PROMPT
When you reproduce these records, keep every word exactly and drop the images.

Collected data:
◇ ◇ ◇ ◇

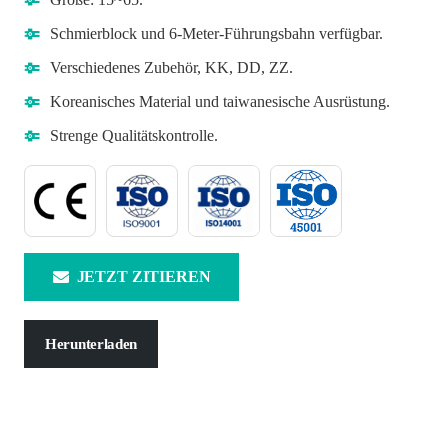
Schmierblock und 6-Meter-Führungsbahn verfügbar.
Verschiedenes Zubehör, KK, DD, ZZ.
Koreanisches Material und taiwanesische Ausrüstung.
Strenge Qualitätskontrolle.
JETZT ZITIEREN
Herunterladen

◇ ◇ ◇ ◇

SOLUTION FOR THIS EXERCISE
Schmierblock und 6-Meter-Führungsbahn verfügbar.
Verschiedenes Zubehör, KK, DD, ZZ.
Koreanisches Material und taiwanesische Ausrüstung.
Strenge Qualitätskontrolle.
JETZT ZITIEREN
Herunterladen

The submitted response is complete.